Свойство этих Тетрадей, что скопились в глубоких и тайных подвалах Альфарии, таково, однако, что иной раз, открывая ту или иную в каком-нибудь случайном месте, ты вдруг попадаешь на рассыпанные в былые времена щедрою рукою обрывки истинной магии и древнего света, и порою тебе кажется, что это непременно должно быть сохранено, а на мнения туполобых идиотов нам всегда было плевать, не так ли, моя прелесть?..
Так, конечно же, так, да вот беда - только ты запустишь пальцы в эти сокровища, только начнёшь их бережно выуживать и раскладывать их в корзинки и ящички, как вдруг магия гаснет, и ты видишь пустые, примитивные словеса, видишь бесконечно раздутого от чувства собственной исключительности типчика, которому бы надо было в то время баб за попы щипать, а он про вселенные рассуждал...
И всё же эта Тетрадь оказалась особенной.

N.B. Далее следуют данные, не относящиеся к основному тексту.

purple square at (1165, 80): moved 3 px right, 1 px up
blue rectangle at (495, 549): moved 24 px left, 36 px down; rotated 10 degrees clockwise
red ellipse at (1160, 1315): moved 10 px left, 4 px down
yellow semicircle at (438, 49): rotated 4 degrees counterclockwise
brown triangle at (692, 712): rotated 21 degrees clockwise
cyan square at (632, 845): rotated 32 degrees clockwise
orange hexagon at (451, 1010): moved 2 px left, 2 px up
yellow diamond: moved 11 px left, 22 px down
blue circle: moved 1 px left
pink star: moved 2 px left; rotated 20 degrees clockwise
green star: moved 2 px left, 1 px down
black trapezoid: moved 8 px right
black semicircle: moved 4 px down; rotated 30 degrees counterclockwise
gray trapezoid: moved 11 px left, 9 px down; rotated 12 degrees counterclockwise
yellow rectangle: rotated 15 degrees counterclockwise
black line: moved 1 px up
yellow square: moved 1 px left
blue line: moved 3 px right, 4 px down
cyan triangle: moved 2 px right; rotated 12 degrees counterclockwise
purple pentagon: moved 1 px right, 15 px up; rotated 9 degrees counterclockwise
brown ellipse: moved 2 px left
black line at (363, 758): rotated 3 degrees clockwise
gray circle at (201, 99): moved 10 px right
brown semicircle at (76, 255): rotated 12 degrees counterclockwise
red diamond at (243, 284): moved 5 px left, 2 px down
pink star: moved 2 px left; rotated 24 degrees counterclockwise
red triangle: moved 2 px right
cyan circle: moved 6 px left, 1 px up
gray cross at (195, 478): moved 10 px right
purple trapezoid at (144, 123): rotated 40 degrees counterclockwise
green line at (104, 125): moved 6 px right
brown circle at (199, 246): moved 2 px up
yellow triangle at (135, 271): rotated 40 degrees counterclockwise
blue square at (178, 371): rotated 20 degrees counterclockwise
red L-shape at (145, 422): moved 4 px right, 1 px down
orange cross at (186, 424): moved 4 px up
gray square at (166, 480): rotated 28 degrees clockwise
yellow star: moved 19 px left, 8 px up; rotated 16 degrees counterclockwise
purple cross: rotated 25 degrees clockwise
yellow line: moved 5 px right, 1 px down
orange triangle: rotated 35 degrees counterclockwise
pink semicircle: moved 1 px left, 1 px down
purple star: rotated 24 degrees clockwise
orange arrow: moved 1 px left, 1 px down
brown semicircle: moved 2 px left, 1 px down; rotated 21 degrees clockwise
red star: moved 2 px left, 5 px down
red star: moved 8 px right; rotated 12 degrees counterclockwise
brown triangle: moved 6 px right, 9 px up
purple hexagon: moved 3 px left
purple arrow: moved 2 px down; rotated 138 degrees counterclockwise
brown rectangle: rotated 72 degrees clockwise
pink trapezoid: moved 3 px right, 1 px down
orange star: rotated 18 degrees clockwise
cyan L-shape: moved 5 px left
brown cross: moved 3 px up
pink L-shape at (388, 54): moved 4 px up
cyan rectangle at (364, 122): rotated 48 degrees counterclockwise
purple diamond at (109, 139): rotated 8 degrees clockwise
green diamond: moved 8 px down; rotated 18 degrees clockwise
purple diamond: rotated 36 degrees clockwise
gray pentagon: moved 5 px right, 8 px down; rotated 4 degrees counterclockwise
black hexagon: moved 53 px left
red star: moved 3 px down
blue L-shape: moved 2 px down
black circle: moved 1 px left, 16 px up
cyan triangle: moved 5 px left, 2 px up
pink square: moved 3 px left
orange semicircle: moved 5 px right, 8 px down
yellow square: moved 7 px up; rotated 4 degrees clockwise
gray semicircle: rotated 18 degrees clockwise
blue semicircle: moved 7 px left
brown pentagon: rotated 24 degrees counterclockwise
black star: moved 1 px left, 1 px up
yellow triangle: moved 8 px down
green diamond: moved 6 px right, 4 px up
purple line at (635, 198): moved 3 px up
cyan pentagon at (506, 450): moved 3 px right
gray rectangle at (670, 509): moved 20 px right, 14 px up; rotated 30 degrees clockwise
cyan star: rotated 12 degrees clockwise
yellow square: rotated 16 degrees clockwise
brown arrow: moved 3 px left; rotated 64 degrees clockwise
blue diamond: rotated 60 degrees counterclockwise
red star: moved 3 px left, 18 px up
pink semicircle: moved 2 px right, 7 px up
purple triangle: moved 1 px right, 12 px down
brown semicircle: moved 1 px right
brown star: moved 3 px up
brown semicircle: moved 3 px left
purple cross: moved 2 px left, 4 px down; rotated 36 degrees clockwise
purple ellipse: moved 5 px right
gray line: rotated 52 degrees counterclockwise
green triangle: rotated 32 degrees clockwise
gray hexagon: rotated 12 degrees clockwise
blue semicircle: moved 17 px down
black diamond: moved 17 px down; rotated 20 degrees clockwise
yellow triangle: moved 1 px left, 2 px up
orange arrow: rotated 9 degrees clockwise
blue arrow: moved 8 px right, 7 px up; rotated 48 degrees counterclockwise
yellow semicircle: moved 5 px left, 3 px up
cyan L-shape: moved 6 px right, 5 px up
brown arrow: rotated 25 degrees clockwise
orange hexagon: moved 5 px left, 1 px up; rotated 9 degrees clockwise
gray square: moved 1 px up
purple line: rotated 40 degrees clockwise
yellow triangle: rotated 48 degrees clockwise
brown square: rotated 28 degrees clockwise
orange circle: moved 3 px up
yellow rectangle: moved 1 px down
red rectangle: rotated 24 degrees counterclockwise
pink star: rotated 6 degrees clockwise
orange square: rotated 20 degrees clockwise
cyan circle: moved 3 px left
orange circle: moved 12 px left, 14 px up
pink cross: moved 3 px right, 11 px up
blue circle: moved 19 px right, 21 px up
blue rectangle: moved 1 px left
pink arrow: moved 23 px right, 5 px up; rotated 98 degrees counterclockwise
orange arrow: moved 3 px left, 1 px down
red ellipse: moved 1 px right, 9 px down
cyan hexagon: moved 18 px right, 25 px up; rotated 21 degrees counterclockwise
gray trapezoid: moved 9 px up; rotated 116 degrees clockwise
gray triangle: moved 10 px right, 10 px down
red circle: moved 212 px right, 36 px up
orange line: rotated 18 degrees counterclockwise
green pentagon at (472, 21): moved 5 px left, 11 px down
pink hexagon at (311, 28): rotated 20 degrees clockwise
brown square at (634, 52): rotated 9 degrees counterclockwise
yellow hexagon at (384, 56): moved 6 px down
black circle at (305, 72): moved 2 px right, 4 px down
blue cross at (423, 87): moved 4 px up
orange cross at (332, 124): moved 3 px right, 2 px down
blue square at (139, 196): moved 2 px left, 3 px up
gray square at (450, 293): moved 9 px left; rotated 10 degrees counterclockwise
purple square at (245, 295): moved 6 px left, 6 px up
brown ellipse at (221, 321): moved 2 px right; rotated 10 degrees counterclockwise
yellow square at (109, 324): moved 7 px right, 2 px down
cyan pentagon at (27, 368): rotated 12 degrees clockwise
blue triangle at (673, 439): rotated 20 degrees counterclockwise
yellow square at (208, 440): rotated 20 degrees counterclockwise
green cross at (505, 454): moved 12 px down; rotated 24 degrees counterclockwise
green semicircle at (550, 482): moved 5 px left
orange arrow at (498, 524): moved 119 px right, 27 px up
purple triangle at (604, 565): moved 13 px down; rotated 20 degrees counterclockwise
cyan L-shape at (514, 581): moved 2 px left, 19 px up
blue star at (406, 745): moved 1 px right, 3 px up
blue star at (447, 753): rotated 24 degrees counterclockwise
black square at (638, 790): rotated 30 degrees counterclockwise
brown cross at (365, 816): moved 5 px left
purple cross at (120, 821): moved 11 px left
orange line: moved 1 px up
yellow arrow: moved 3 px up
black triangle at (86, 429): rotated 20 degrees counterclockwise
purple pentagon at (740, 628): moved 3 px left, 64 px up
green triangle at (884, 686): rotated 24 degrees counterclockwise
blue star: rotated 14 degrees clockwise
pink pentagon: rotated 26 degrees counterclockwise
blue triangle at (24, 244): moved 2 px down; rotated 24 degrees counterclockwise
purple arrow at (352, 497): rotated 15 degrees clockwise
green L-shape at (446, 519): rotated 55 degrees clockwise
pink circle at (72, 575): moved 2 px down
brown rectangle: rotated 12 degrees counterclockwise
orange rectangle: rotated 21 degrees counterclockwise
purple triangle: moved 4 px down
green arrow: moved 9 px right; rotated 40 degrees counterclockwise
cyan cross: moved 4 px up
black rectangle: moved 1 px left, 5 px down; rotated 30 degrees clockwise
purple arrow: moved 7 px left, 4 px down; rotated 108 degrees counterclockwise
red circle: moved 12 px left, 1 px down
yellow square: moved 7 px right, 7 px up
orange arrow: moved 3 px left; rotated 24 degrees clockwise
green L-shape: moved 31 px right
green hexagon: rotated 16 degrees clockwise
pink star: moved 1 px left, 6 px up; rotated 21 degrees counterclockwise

Раз за разом я не выдерживал и открывал её, обнаруживая в ней странное. Там слишком много волшебства, чтобы я мог его просто оставить и дальше лежать в забвении, пока последние протоны Вселенной не исчахнут, и чёрные дыры и рассыплются в пыль. Да, с нею происходят те же инфляционные пакости, когда заклятия и песнопения, ещё вчера оживлявшие каменных истуканов, сегодня выглядят всего лишь пресно-едким цементным крошевом. А затем они снова начинают светиться в темноте, снова ты не выдерживаешь и пальцы тянутся, хищно подрагивая, записать это, расправить спутанные строки, очистить копоть и окружить еле уловимые отзвучия чуткой тишиной...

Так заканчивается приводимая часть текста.